また、カリキュラムについても事前に研究されたテキストを計画に沿って進めるので洗練されたものになりやすいです。
もちろん、塾や校舎によって異なる部分なので、事前に資料請求を行ったり体験授業を受けたりして情報収集することが大切です。
個別指導塾と比べて安価な傾向
子供のためとはいえ、親の財布から出すものなのでやはり料金は気になるところだと思います。集団指導塾と個別指導塾を比べると、個別指導塾の方が講師の数を確保する必要があるのでその分人件費がかかり、月謝は集団指導塾の方が安い傾向にあります。
とはいえ、夏期講習や冬期講習などの講習を多く入れると結局は個別指導塾とそれほど変わらない金額になることもあります。
集団指導塾のデメリット
苦手分野への個別対応がしづらい
集団指導塾は1人の講師が多数の生徒に対して授業を行うため、苦手分野への個別の対応を行いづらいです。理解が不十分のまま次の単元に進んでしまうと授業についていきづらくなります。
講師に分からないところを質問しやすい環境か、苦手を克服できる態勢は整っているのか事前に確認することが大切です。
競争がプレッシャーとなることがある
メリットのところに生徒間で切磋琢磨しやすいということを書きましたが、それが逆にプレッシャーとなることもあります。プレッシャーから体調を崩したり勉強を嫌いになってしまったりしては元も子もありません。クラス分けのテストで下のクラスに下がった、上のクラスに上がれなかったといったことからやる気を失うこともあり得ます。子供の性格と塾の環境や方針が合うのか事前の確認が大切です。
塾に合わせたスケジュールになる
集団指導塾では決められた曜日・時間に決められた授業が行われるので、学校行事や部活動などで忙しい時期でもその時間は塾のために開ける必要があります。
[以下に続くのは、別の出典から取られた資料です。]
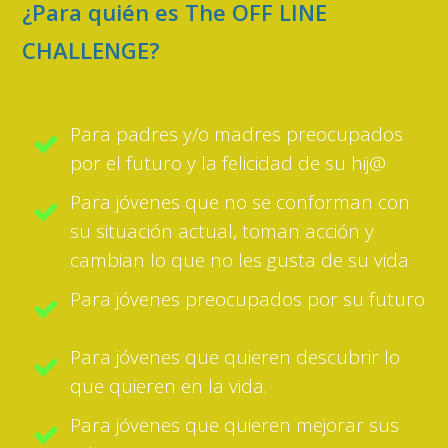
¿Para quién es The OFF LINE
CHALLENGE
?
Para padres y/o madres preocupados
por el futuro y la felicidad de su hij@
Para jóvenes que no se conforman con
su situación actual, toman acción y
cambian lo que no les gusta de su vida
Para jóvenes preocupados por su futuro
Para jóvenes que quieren descubrir lo
que quieren en la vida.
Para jóvenes que quieren mejorar sus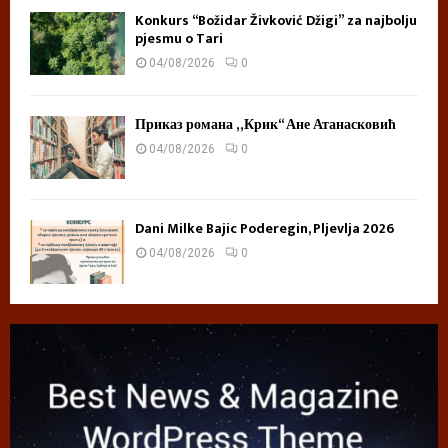
Konkurs “Božidar Živković Džigi” za najbolju
pjesmu o Tari
04/08/2026
0
Приказ романа „Крик“ Ане Атанасковић
04/08/2026
0
Dani Milke Bajic Poderegin, Pljevlja 2026
04/08/2026
0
また、学校の授業よりも先取りして学習を進めるタイプの塾の場合、学期の途中など区切りの悪いタイミングで入塾すると内容が分からないまま授業だけ進む可能性があり、その穴埋めのためにしばらくは追加で塾のための時間を取る必要があります。
個別指導塾のメリット
自分に合ったカリキュラムを組める
個別指導塾では基本的に授業は1対1で行われるので、自分の理解度や目的に合わせて学習内容をある程度柔軟に決めることができます。苦手科目を時間をかけてじっくりと教えてほしい、勉強の習慣を身に着けたいというような希望は個別指導塾の方がかなえやすいです。もちろん、得意科目で発展的な内容を教えてほしいということも可能です。
講師に質問しやすい
個別指導塾では生徒と講師が1対1の時間が生まれるので、分からない部分を講師に質問しやすいです。集団の中で質問するのは恥ずかしい、授業前後で質問の列に並ぶのは気後れするというような性格の場合は個別指導塾の方が疑問の解消をしやすいでしょう。
スケジュールを柔軟に組みやすい
個別指導塾では集団指導塾よりもスケジュールを柔軟に組みやすいです。もちろん、塾の開校日や塾に通う日数は決まっていますが、その中であれば比較的柔軟にスケジュールを組むことができます。学校活動や部活動などで集団指導塾のスケジュールに合わせるのは難しいという場合でも個別指導塾であれば通いやすいです。
個別指導塾のデメリット
他の生徒からの刺激が少ない
個別指導塾では1対1~1対3ぐらいでの授業となるので、他の生徒からの刺激は集団塾と比べるとどうしても少なくなります。自分で高めていけるタイプであれば問題ないかもしれませんが、友人とテストの点数を競争するような形の方が勉強に意欲がわくタイプの子供もいます。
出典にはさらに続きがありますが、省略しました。